Correlation defines the relationship between two variables by observing whether a variable increases in the same direction or decreases in the opposite direction when the other variable increases. If the two variables move in the same direction, they are said to be in positive correlation, and if they move in opposite directions, they are in a negative correlation. Correlation only indicates the degree of closeness between the two variables; it does not specify the cause and effect of this closeness. On the other hand, causation or causality defines the cause and effect relationship between two variables. For example, it can be seen that there is both a correlation and a causal relationship between height and weight because weight increases with height. However, as weight increases, height does not increase; hence, there is a correlation between weight and height, but there is no causal relationship. Big data has limitation in that it cannot be used to prove the causal relationship, and interpreting the correlation as a causal relationship can result in a huge error. Therefore, in order to not make such an error, it is necessary to make good operational definitions to avoid various biases, and to properly control disturbance variables.

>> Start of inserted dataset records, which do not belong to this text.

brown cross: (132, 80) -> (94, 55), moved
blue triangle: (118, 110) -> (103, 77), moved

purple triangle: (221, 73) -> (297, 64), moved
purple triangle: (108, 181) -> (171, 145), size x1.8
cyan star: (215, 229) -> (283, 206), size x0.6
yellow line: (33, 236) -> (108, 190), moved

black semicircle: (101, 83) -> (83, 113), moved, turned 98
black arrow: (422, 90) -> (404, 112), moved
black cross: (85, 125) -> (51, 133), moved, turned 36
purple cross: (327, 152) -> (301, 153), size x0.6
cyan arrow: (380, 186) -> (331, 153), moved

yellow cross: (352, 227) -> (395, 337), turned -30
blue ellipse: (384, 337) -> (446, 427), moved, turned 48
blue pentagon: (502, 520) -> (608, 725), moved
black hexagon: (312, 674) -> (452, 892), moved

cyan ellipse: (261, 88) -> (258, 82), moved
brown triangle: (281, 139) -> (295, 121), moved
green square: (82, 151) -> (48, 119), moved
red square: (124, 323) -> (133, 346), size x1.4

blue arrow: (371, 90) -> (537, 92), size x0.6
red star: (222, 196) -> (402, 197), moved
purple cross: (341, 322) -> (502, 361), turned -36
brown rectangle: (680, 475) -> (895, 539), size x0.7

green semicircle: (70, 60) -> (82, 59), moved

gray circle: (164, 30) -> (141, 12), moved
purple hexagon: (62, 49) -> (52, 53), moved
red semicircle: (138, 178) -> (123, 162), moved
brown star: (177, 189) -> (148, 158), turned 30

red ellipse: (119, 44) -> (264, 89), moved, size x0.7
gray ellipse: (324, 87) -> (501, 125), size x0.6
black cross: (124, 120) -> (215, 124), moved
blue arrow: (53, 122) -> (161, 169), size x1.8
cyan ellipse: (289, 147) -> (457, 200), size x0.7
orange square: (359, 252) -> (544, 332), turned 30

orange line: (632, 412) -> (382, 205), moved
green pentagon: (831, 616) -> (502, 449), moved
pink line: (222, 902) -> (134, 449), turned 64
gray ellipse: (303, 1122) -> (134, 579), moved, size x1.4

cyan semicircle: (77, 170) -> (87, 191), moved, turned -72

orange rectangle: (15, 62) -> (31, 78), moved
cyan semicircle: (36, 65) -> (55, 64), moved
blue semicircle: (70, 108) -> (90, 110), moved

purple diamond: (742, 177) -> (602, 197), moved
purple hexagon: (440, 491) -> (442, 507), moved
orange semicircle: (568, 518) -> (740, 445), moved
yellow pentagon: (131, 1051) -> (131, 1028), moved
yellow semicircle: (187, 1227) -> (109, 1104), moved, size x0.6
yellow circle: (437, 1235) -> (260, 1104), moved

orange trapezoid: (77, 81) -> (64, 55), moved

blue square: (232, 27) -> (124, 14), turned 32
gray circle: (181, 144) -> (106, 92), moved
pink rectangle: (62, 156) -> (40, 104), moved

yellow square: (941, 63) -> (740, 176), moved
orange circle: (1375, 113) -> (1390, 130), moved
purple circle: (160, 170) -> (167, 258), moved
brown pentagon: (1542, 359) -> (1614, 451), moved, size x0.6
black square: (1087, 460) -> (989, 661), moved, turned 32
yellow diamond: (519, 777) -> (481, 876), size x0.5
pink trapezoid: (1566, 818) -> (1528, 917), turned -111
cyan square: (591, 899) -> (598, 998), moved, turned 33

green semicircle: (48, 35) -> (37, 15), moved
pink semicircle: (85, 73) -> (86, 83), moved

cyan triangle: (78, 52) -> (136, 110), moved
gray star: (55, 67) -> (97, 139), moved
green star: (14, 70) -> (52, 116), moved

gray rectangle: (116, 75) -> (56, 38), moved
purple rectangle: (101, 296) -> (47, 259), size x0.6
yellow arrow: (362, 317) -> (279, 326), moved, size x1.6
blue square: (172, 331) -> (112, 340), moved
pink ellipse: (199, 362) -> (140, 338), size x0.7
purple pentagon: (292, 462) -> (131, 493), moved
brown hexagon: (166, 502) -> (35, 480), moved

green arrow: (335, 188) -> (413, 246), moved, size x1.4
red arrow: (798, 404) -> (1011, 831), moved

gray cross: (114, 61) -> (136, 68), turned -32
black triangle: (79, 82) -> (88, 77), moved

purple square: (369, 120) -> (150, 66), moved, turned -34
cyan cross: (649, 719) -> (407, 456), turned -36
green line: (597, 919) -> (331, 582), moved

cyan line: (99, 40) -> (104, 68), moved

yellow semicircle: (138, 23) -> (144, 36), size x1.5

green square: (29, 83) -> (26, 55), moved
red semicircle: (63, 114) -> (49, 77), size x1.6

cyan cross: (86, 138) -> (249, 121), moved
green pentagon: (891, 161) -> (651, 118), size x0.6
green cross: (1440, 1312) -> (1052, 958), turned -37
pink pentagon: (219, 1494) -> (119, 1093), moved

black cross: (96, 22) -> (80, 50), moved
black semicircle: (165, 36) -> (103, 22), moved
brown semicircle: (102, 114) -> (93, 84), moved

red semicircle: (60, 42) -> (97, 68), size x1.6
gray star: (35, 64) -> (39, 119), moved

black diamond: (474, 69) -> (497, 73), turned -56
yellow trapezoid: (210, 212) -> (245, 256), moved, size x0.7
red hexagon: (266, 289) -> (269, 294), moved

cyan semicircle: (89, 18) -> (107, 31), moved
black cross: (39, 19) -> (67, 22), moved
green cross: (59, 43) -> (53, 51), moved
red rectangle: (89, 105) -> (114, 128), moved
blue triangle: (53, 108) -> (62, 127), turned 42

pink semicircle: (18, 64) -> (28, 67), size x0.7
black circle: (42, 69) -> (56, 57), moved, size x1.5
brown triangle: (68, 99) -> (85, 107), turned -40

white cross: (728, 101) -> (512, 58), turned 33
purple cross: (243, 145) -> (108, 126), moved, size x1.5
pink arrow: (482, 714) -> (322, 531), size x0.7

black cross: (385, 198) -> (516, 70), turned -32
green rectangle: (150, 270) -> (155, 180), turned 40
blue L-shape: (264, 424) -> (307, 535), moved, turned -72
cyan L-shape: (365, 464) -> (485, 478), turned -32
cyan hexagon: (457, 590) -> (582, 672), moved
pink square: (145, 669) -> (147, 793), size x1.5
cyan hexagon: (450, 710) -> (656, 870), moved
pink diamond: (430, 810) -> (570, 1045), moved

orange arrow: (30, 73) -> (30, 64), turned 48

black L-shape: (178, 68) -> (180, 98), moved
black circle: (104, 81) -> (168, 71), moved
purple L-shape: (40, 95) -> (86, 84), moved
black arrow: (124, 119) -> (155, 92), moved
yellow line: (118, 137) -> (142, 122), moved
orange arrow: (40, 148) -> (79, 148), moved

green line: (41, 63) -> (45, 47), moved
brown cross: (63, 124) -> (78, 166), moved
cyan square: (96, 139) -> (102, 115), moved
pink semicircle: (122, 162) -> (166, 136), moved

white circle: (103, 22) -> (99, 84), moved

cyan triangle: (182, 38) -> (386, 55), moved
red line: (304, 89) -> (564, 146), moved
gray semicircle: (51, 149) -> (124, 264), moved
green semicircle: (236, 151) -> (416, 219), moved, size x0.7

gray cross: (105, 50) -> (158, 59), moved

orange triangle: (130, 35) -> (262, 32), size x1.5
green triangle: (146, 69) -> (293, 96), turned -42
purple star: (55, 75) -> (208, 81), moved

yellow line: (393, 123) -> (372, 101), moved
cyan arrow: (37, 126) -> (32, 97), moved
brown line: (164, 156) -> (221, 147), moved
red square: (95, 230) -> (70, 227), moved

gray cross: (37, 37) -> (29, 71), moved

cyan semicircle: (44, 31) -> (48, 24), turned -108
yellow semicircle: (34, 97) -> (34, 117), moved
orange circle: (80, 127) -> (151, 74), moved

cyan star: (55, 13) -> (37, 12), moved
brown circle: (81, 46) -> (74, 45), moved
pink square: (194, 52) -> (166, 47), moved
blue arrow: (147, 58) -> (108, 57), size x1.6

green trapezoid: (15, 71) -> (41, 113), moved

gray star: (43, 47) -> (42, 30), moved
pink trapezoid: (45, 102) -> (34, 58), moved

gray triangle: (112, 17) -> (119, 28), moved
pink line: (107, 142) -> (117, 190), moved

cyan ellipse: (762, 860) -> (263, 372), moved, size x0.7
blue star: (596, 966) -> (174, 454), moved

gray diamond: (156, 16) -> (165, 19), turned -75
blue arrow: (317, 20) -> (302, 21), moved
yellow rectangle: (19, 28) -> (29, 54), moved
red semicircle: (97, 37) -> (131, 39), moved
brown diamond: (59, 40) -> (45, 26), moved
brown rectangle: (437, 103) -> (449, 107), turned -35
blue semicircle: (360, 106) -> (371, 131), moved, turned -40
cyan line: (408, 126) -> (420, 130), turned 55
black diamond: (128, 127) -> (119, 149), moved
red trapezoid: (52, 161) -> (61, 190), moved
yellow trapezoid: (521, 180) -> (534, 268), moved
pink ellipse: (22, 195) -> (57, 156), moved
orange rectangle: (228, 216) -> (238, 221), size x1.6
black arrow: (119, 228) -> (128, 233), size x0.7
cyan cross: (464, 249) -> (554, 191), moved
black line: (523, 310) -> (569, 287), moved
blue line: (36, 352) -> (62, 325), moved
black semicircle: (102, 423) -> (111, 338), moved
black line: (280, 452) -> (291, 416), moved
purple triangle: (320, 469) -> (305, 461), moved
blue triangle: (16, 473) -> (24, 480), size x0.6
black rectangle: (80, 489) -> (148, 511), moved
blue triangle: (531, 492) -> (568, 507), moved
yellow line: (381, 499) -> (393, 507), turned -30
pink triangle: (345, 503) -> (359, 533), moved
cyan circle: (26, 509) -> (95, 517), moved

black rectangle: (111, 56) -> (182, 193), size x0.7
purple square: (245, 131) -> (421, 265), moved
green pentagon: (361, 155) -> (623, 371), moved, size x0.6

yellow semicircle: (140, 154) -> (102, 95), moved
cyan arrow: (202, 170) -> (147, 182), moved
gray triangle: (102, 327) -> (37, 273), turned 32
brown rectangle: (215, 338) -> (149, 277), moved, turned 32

Fisher proposed using the P value as a tool to see how well the data fit the null hypothesis [15]. However, big data includes a vast number of samples, and the P value can be significant for almost all the variables. Therefore, big data analysis has another limitation in that it is difficult to consider the P value as a correct scale for determining statistical significance. Therefore, when analyzing the results, it is better to disclose the CI and effect size rather than relying only on the P value [16]. The P value can only be interpreted as 'with or without a significant difference', but the effect size actually shows how much the difference is, and unlike the P value, the effect size is not affected by the number of samples [16,17]. Though reliance on the P value alone is still debatable, data in recent times has become vast and complicated. There are many cases where reproducibility is difficult only with the P value, and there is a movement to apply the P value more strictly to 0.005 [18]. Alternatively, the null hypothesis and the alternative hypothesis can be compared and tested using the Bayesian statistical hypothesis test [19].

Summary

In Korea, the National Health Insurance Database's data sharing service can provide data from a vast number of cohorts. The collected data are based on insurance claims, and have certain limitations. If the researchers clearly recognize and analyze the characteristics and limitations of these data, it is expected to greatly help medical science through research that reflects the medical realities such as medical expenses and number of hospital visits.